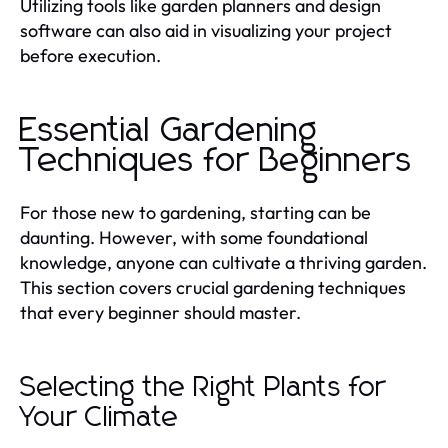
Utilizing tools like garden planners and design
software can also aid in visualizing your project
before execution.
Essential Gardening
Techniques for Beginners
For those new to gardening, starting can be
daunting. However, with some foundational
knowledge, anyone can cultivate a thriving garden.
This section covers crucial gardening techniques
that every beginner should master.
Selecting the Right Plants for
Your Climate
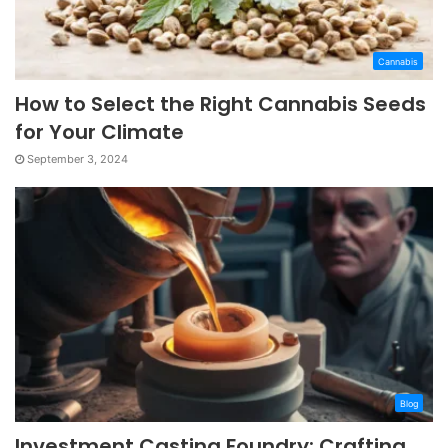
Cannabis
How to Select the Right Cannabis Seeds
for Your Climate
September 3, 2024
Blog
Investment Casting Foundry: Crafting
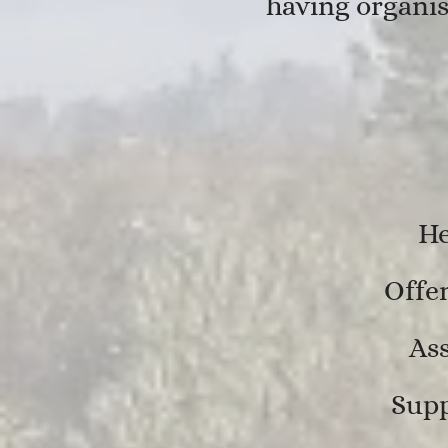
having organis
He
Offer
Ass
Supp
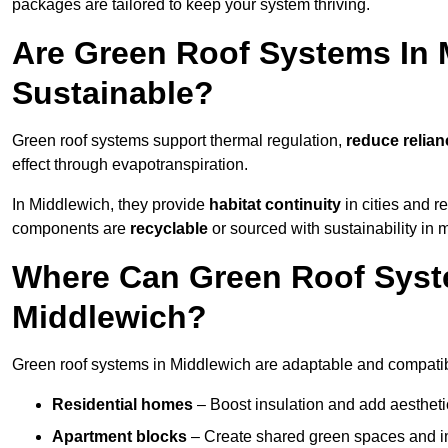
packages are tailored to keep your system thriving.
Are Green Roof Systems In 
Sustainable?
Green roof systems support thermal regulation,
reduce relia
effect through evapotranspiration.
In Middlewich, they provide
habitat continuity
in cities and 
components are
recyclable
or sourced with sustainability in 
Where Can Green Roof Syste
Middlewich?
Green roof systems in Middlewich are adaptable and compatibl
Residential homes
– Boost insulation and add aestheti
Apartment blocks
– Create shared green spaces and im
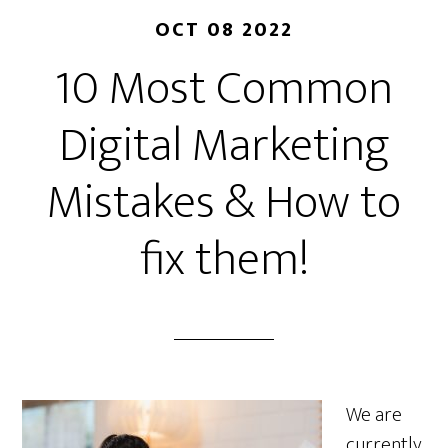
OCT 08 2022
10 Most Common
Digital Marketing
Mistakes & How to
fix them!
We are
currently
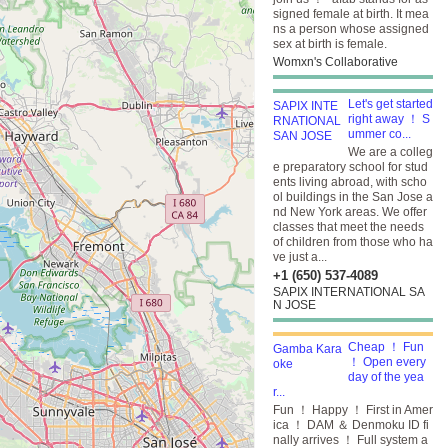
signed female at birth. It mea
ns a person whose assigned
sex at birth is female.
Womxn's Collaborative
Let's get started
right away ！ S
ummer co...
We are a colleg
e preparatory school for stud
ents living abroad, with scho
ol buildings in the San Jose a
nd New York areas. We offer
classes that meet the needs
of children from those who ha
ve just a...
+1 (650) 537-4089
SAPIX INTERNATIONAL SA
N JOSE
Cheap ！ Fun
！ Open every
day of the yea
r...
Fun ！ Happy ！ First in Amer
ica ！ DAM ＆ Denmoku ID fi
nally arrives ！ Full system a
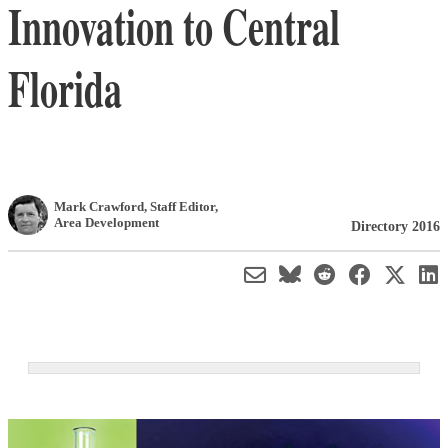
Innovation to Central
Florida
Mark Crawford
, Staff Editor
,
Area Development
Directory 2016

- [ABOUT THIS TASK]: Please find every line in the records that contains the word "Middlewich", and copy it out.

- [EXERCISE SOLUTION]:
In Middlewich, they provide
Middlewich?
Green roof systems in Middlewich are adaptable and compatibl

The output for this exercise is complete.